Aqui chegados surgiu a reformulação da Carta Educativa do Município da Guarda, iniciada em 2008 e com alguns ajustes verificados em 2017. Mas como não se encontra publicada no portal da autarquia, e como a desconhecemos, sobre ela não nos pronunciamos. O que já não farei acerca dos pressupostos que fundamentam a consequência mais gravosa da aprovação muito recente, em Assembleia Municipal, da sua revisão e consequente encerramento da Escola de S. Miguel. É bom que se perceba que a decisão de encerrar a escola é uma questão política. E como tal o executivo será julgado politicamente pelo ato. O que se nos afigura é que o encerramento da escola é de uma total falta de inteligência emocional.

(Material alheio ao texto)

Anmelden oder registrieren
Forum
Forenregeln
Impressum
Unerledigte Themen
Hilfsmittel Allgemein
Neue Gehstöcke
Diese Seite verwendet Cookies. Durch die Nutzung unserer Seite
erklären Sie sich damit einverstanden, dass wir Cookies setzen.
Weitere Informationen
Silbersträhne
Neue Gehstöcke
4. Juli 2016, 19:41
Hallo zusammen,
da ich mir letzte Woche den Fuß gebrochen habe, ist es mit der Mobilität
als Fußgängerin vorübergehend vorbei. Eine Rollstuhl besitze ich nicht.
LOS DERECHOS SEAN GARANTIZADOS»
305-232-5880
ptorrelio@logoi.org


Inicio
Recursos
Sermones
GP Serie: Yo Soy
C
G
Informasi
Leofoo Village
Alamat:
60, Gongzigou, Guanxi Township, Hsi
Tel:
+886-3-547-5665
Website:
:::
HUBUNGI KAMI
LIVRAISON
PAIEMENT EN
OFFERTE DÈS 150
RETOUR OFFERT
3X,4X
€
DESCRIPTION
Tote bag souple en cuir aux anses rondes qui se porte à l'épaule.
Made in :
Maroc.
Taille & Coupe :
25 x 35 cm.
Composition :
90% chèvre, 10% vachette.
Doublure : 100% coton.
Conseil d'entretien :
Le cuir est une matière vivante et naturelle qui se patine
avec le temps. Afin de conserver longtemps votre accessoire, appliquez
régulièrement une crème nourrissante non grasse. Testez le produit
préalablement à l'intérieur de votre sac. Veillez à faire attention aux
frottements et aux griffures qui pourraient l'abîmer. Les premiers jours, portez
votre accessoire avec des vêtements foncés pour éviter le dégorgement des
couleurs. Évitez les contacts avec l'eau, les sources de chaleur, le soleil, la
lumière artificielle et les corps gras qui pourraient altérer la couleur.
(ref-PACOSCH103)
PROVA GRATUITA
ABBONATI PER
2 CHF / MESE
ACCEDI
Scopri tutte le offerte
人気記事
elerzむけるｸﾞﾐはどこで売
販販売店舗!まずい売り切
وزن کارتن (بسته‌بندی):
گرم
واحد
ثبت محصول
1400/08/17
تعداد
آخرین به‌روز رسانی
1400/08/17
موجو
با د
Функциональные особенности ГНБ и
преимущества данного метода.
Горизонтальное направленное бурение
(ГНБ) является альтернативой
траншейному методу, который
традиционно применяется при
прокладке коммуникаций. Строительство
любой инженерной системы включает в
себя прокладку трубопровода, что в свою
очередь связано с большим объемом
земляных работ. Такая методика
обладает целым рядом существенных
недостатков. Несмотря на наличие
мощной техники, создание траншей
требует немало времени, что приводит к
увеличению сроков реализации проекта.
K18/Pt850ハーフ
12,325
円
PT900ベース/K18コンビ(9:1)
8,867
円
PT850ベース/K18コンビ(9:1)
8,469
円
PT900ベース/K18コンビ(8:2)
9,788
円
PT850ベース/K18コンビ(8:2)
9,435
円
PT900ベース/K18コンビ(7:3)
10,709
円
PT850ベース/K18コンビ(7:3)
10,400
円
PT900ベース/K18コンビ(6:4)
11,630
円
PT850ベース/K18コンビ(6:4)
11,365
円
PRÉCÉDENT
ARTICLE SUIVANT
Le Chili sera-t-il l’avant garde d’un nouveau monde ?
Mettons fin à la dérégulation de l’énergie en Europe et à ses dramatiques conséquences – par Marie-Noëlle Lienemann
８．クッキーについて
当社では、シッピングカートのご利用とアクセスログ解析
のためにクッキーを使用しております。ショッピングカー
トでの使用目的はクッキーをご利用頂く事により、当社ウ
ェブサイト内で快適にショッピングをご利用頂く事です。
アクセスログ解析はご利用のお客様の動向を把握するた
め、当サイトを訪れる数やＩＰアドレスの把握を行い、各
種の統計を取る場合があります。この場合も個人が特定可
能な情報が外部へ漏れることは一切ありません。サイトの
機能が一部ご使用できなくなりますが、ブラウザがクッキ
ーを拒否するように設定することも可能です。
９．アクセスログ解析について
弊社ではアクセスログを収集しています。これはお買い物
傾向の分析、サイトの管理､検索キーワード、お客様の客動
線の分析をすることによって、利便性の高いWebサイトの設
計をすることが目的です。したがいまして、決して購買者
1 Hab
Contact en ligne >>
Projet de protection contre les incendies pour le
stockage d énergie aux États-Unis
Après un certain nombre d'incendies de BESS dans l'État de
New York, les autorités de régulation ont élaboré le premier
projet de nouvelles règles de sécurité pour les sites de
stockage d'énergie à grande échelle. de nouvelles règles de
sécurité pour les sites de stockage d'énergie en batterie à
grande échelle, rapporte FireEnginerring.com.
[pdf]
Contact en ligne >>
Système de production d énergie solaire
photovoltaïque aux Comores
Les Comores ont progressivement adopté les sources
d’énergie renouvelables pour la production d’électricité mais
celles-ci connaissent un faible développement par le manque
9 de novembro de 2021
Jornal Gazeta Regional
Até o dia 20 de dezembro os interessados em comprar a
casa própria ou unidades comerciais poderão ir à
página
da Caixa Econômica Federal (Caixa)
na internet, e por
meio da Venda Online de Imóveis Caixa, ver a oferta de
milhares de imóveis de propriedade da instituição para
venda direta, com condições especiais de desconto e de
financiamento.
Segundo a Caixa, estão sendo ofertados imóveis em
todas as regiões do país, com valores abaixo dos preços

De facto, 71% dos alunos da escola têm apoio social. Será que a transferência desses alunos para outro estabelecimento de ensino vai determinar a sua melhoria social? Dizer-se que a escola tem 131 alunos, a grande maioria de freguesias fora da área urbana, é argumento? Reflete isso sim o despovoamento que o concelho foi sofrendo, muito por falta de políticas de desenvolvimento e graças à incompetência dos poderes instalados. O argumento da posição nos vários “rankings” também não colhe, pois bem sabemos o que eles realmente valem e a quem servem. E alguém ouviu os executores da sentença final e demais homúnculos falarem de ensino privado? É que o há no concelho! Nada. Uns por covardia outros por hipocrisia. Estão à vista de todos as benesses e doações e ultimamente a assunção do protagonismo dessas instituições no panorama das atividades do executivo camarário em detrimento da presença dos responsáveis em atividades da Escola Pública.
Mas o que mais impressiona neste processo, para além da falta de qualquer esforço de faseamento, é a falta de diálogo entre a direção do Agrupamento da Sé, a autarquia, e os pais e encarregados de educação. Já nem falo do corpo docente e funcionários, há muito esquecidos nestes assuntos.
Por fim, fica um aviso. Um dia destes, um qualquer diploma manda encerrar um outro importante serviço público e nessa altura contem com o atual executivo para não saber ou para não querer resistir em termos. Recordo a propósito Jean Victor Duruy, que foi ministro da Educação da França, entre 1811 e 1894, e que percebeu melhor do que a maioria que «abrir uma escola é encerrar uma prisão». Por isso, deixo também aqui uma questão: há quantos anos não é aberta uma nova escola no concelho da Guarda?

PS: Importa dizer que, para evitar equívocos e aproveitamentos partidários, não me encontro filiado em qualquer organização e que apenas e tão só me pronuncio no direito democrático à participação cívica.